The name says it all. The Testosterone Diet. No need to give this meal plan some cute, fancy label. Besides, there’s nothing cute or fancy about building big-time muscle.
Want cute and fancy? Buy a Thigh Master. Lease a Mini Cooper.
What you’re looking for is a nutritional plan of attack that will provide your body with boatloads of the most hardcore hormone in existence so you can build optimal muscle and the most insane strength possible. That’s what we offer here. While many anabolic hormones in the body influence muscle growth growth hormone, insulin and insulinlike growth factor-1 all do it testosterone is the handsdown most important. Not only does it drive muscle growth, but testosterone also has numerous other qualities that make it man’s most crucial hormone namely, masculine traits like body hair, a deeper voice and, of course, larger, stronger muscles. But testosterone also keeps you lean, since it elevates metabolism and increases the release of fat from fat cells and inhibits its storage in the body.
And there’s more good news
Keeping your testosterone levels maxed out doesn’t mean you have to resort to using illegal steroids or pro-hormones. Simply knowing how to eat properly can make a world of difference in keeping your testosterone at muscle-building levels.
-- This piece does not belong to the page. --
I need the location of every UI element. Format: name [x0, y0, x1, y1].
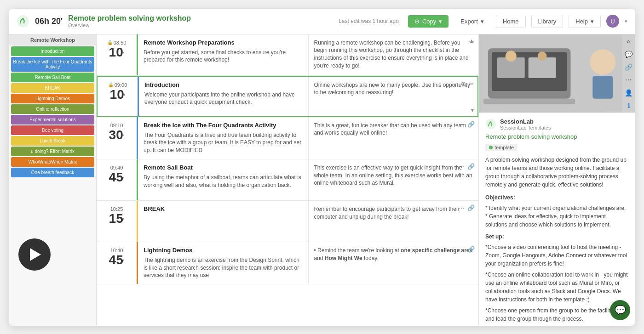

To understand how diet affects testosterone levels, you first must understand testosterone production and its actions. It all begins in the brain. A hormone called gonadotropin-releasing hormone (GnRH) is released from the hypothalamus (a small section deep within the brain) and travels to the pituitary gland. From here, GnRH stimulates the release of luteinizing hormone, which travels via the blood all the way to the testes, where it activates enzymes that convert cholesterol into testosterone. What you eat can positively or negatively affect any one of these steps.
Your nutritional regimen can also influence testosterone after it’s produced. Testosterone travels in the blood to muscle cells and other tissues either as free (or active) testosterone or bound to a carrier protein. Only the free kind can work to increase muscle size by entering the muscle cells. At some tissues, such as fat cells and the brain, fat can be converted into estrogens yes, the female hormone you don’t want in excess in your body, since it can lead to fat gain and inhibit further testosterone production by decreasing brain hormones.
Diet can influence the amounts of both active testosterone and estrogens in the blood.
To boost your testosterone levels, your first step is to consume an adequate number of calories. Following a low-calorie diet can result in less GnRH being released from the brain, as well as decreased activity of testosterone-catalyzing enzymes in the testes, and the consequence of both incidents is decreased testosterone production. The catch is that you also don’t want to overeat and gain bodyfat, which contains more of the enzyme that converts testosterone into estrogens. The Testosterone Diet gives you enough calories to support muscle growth and testosterone levels without adding bodyfat.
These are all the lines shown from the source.